How Snowflake Optimizes Apache Iceberg Queries with Adaptive Execution

In this blog post, we dive into Adaptive Scan, a powerful new performance feature that dynamically adjusts I/O parallelism and memory allocation during table scans by leveraging real-time system metrics to optimize resource utilization.

Our observed results speak for themselves: up to 70% faster execution for scan-heavy queries accessing small regions from micro-partitions in production and a 30% improvement in memory efficiency for high-concurrency scenarios (based on internal review of 60 accounts). These enhancements are particularly impactful for Snowflake workloads using Apache Iceberg, which are increasingly adopted for managing large-scale analytical data due to their flexibility and performance benefits. Iceberg query performance depends heavily on the execution engine; Snowflake’s adaptive compute engine excels in delivering intelligent optimizations that enhance efficiency, scalability and cost effectiveness.

Adaptive Scan

Snowflake's multi-cluster shared data architecture improves query execution by caching frequently accessed data in virtual warehouse nodes' local SSDs, reducing network traffic to remote storage. Snowflake's execution engine utilizes an asynchronous I/O architecture, and this allows the warehouse nodes to overlap I/O operations with CPU processing. Since different workloads have varying characteristics and bottlenecks, we designed Adaptive Scan to adaptively scale I/O throughput in accordance with data processing throughput while keeping memory under control.
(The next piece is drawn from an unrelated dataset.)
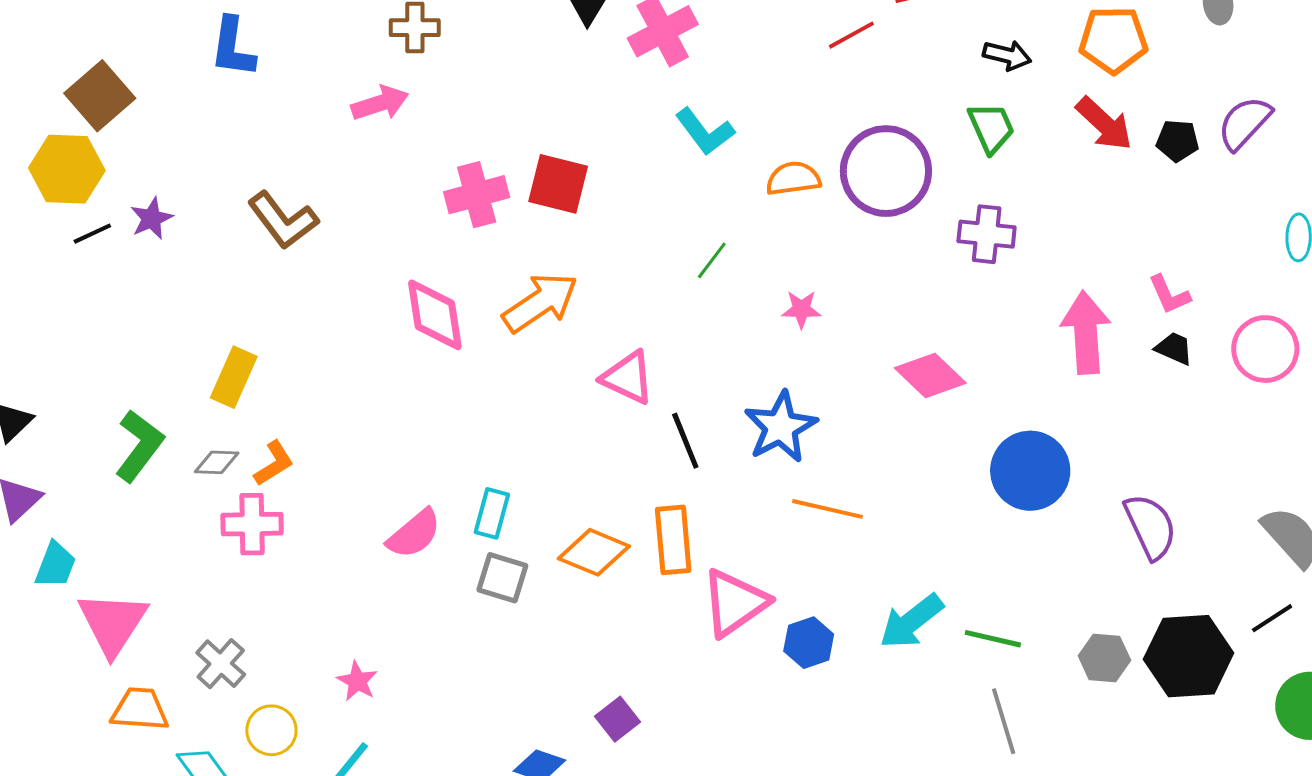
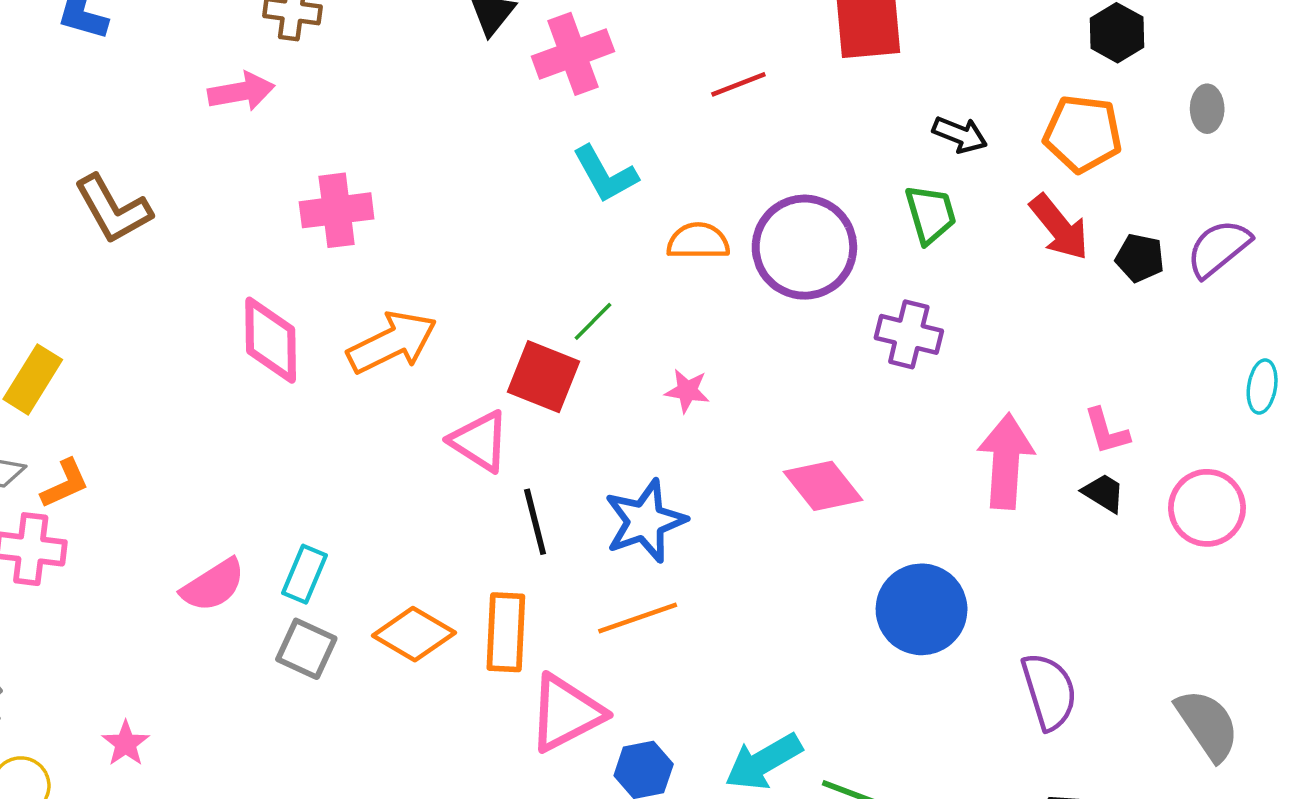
red line: (851, 35) -> (738, 84), moved
red square: (558, 184) -> (544, 377), moved
orange line: (827, 509) -> (638, 618), moved, turned -40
This dynamic adjustment considers factors such as request size, processing complexity and storage latency. For small request sizes, Adaptive Scan increases background threads to optimize resource utilization, while avoiding unnecessary I/O for CPU-bound queries. It adapts caching behavior, manages concurrent queries to prevent bottlenecks and leverages network bandwidth when beneficial. Importantly, it prevents performance regression by scaling down threads only when ineffective, making it broadly applicable across different table types and cloud providers.

Figure 1. In this resource utilization figure, each of the triangles represents a query depicting resource usage across various dimensions. The blue, green and yellow queries are bottlenecked by CPU, I/O bandwidth and memory, respectively. Meanwhile, the red query is underutilizing system resources, which is suboptimal. The core principle behind Adaptive Scan is to find the right balance.

To further enhance the adaptive capability in the scanner and optimize memory usage during query processing, we've implemented a "Memory Barrier" mechanism that particularly helps when dealing with large files, as they can lead to significant memory allocation and potential retries due to memory pressure reducing overall efficiency.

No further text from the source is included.